Electronic Transport in a Three-dimensional Network of 1-D Bismuth Quantum Wires
T. E. Huber, M. J. Graf

TL;DR
This study investigates the electronic transport properties of a dense network of 6 nm bismuth wires in porous glass, revealing localization effects and electron interactions that influence their semiconductor behavior at low temperatures.
Contribution
It provides experimental evidence of localization and electron-electron interactions in 1D bismuth wires, challenging the expected semimetal-to-semiconductor transition.
Findings
Resistance increases as temperature decreases, following a ln(1/T) behavior below 4 K.
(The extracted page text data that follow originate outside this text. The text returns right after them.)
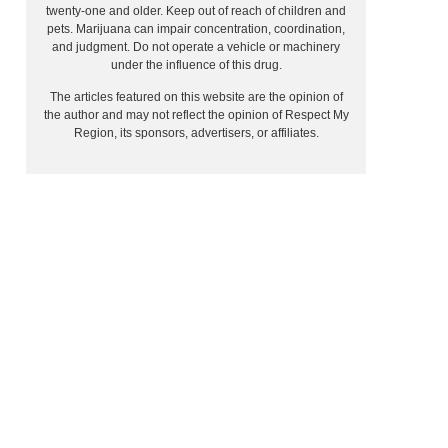
twenty-one and older. Keep out of reach of children and
pets. Marijuana can impair concentration, coordination,
and judgment. Do not operate a vehicle or machinery
under the influence of this drug.
The articles featured on this website are the opinion of
the author and may not reflect the opinion of Respect My
Region, its sponsors, advertisers, or affiliates.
Magnetoresistance data support localization and electron-electron interaction theories.
Surface effects and carrier density influence the observed electronic behavior.
Abstract
The resistance R of a high density network of 6 nm diameter Bi wires in porous Vycor glass is studied in order to observe its expected semiconductor behavior. R increases from 300 K down to 0.3 K. Below 4 K, where R varies approximately as ln(1/T), the order-of-magnitude of the resistance rise, as well as the behavior of the magnetoresistance are consistent with localization and electron-electron interaction theories of a one-dimensional disordered conductor in the presence of strong spin-orbit scattering. We show that this behaviour and the surface-enhanced carrier density may mask the proposed semimetal-to-semiconductor transition for quantum Bi wires.